Dataset records
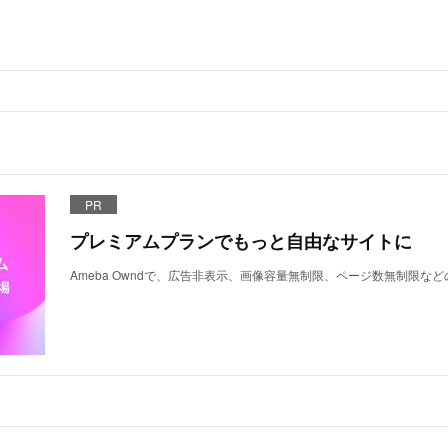
PR
プレミアムプランでもっと自由なサイトに
Ameba Owndで、広告非表示、画像容量無制限、ページ数無制限な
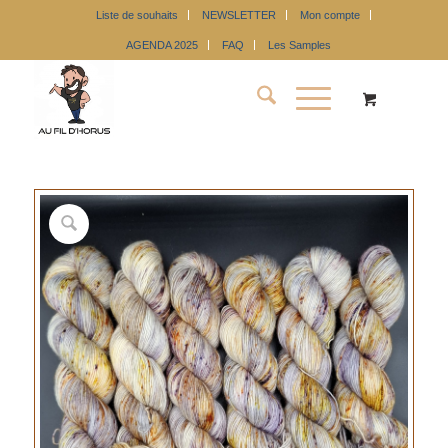
Liste de souhaits
NEWSLETTER
Mon compte
AGENDA 2025
FAQ
Les Samples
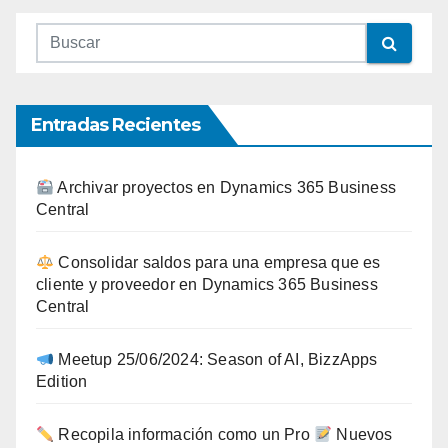
Entradas Recientes
Archivar proyectos en Dynamics 365 Business
Central
Consolidar saldos para una empresa que es
cliente y proveedor en Dynamics 365 Business
Central
Meetup 25/06/2024: Season of AI, BizzApps
Edition
Recopila información como un Pro
Nuevos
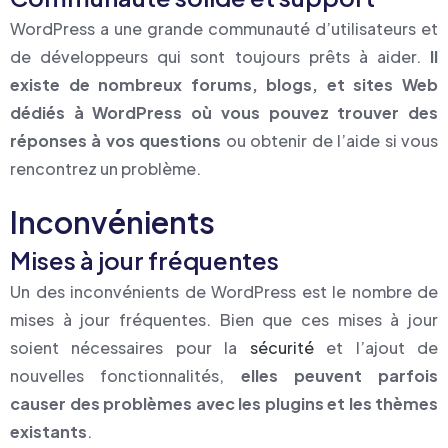
WordPress a une grande communauté d’utilisateurs et
de développeurs qui sont toujours prêts à aider.
Il
existe de nombreux forums, blogs, et sites Web
dédiés à WordPress où vous pouvez trouver des
réponses à vos questions
ou obtenir de l’aide si vous
rencontrez un problème.
Inconvénients
Mises à jour fréquentes
Un des inconvénients de WordPress est le nombre de
mises à jour fréquentes. Bien que ces mises à jour
soient nécessaires pour la
sécurité
et l’ajout de
nouvelles fonctionnalités,
elles peuvent parfois
causer des problèmes avec les plugins et les thèmes
existants
.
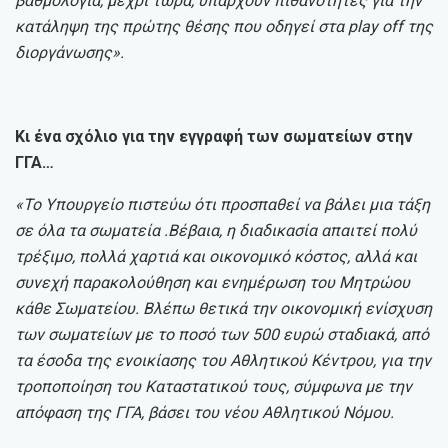
βαθμολογία, μέχρι τώρα, υπάρχουν πιθανότητες για την
κατάληψη της πρώτης θέσης που οδηγεί στα play off της
διοργάνωσης».
Κι ένα σχόλιο για την εγγραφή των σωματείων στην
ΓΓΑ…
«Το Υπουργείο πιστεύω ότι προσπαθεί να βάλει μια τάξη
σε όλα τα σωματεία .Βέβαια, η διαδικασία απαιτεί πολύ
τρέξιμο, πολλά χαρτιά και οικονομικό κόστος, αλλά και
συνεχή παρακολούθηση και ενημέρωση του Μητρώου
κάθε Σωματείου. Βλέπω θετικά την οικονομική ενίσχυση
των σωματείων με το ποσό των 500 ευρώ σταδιακά, από
τα έσοδα της ενοικίασης του Αθλητικού Κέντρου, για την
τροποποίηση του Καταστατικού τους, σύμφωνα με την
απόφαση της ΓΓΑ, βάσει του νέου Αθλητικού Νόμου.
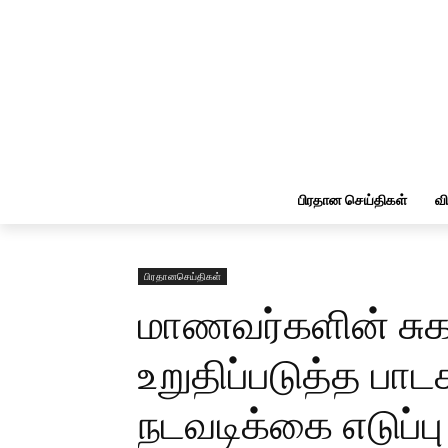
பிரதான செய்திகள்
வ
பிரதானசெய்திகள்
மாணவர்களின் சு
உறுதிப்படுத்த பா
நடவடிக்கை எடுப்பு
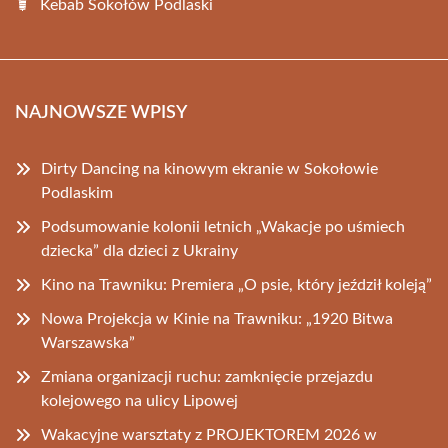
Kebab Sokołów Podlaski
NAJNOWSZE WPISY
Dirty Dancing na kinowym ekranie w Sokołowie
Podlaskim
Podsumowanie kolonii letnich „Wakacje po uśmiech
dziecka” dla dzieci z Ukrainy
Kino na Trawniku: Premiera „O psie, który jeździł koleją”
Nowa Projekcja w Kinie na Trawniku: „1920 Bitwa
Warszawska”
Zmiana organizacji ruchu: zamknięcie przejazdu
kolejowego na ulicy Lipowej
Wakacyjne warsztaty z PROJEKTOREM 2026 w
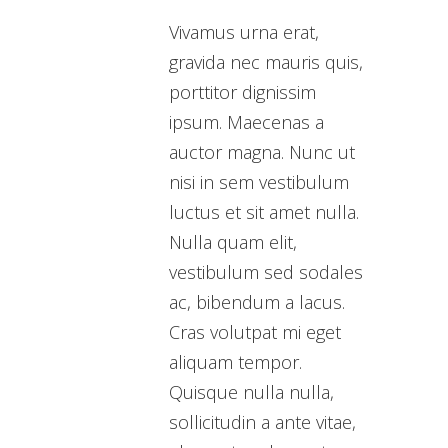
Vivamus urna erat,
gravida nec mauris quis,
porttitor dignissim
ipsum. Maecenas a
auctor magna. Nunc ut
nisi in sem vestibulum
luctus et sit amet nulla.
Nulla quam elit,
vestibulum sed sodales
ac, bibendum a lacus.
Cras volutpat mi eget
aliquam tempor.
Quisque nulla nulla,
sollicitudin a ante vitae,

● GOAL OF THE EXERCISE
After identifying the lines above that contain "vestibulum", copy each one.

● WRITTEN RESPONSE
nisi in sem vestibulum
vestibulum sed sodales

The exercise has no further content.